» WHAT THE EXERCISE ASKS: For the data below, give again exactly the lines from the one containing "主なログソースの分類です。" through the one containing "SQL Server, Oracle Database", both ends included, and no others.
══ EXERCISE MATERIALS
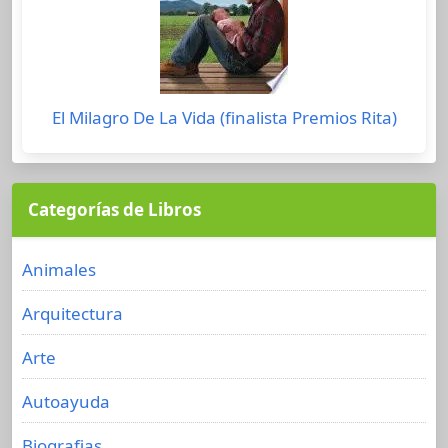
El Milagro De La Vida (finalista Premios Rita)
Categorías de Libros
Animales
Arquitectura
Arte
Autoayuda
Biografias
════
══ EXERCISE MATERIALS
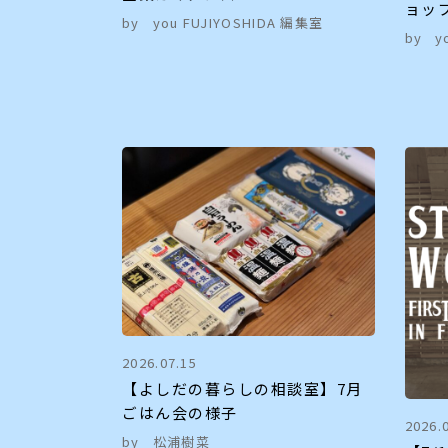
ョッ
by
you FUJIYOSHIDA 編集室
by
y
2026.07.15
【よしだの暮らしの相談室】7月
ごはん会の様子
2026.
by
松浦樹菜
════
══ EXERCISE MATERIALS
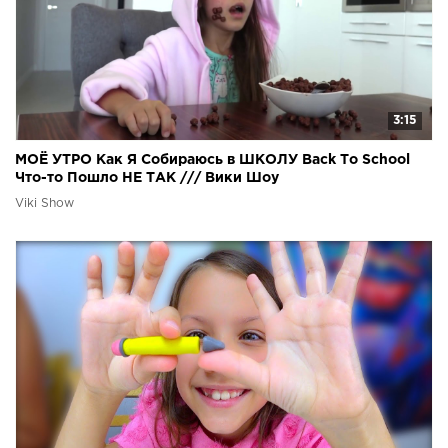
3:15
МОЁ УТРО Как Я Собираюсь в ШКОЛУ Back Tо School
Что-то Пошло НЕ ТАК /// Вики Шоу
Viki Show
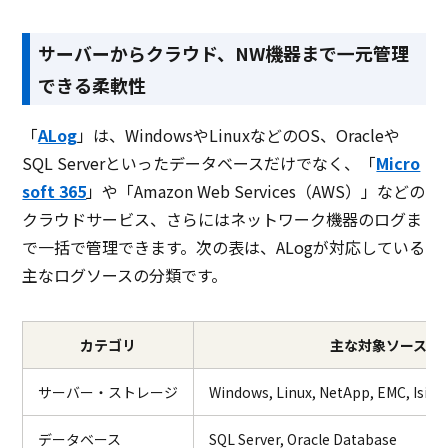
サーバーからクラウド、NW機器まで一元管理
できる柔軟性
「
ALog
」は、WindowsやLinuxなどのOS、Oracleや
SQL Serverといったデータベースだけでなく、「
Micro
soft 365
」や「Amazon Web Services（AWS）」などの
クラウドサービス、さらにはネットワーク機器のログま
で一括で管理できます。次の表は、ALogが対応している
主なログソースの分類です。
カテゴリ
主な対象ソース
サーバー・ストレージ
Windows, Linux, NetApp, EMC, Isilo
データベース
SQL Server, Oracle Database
════
» COMPLETED TASK:
主なログソースの分類です。
カテゴリ
主な対象ソース
サーバー・ストレージ
Windows, Linux, NetApp, EMC, Isilo
データベース
SQL Server, Oracle Database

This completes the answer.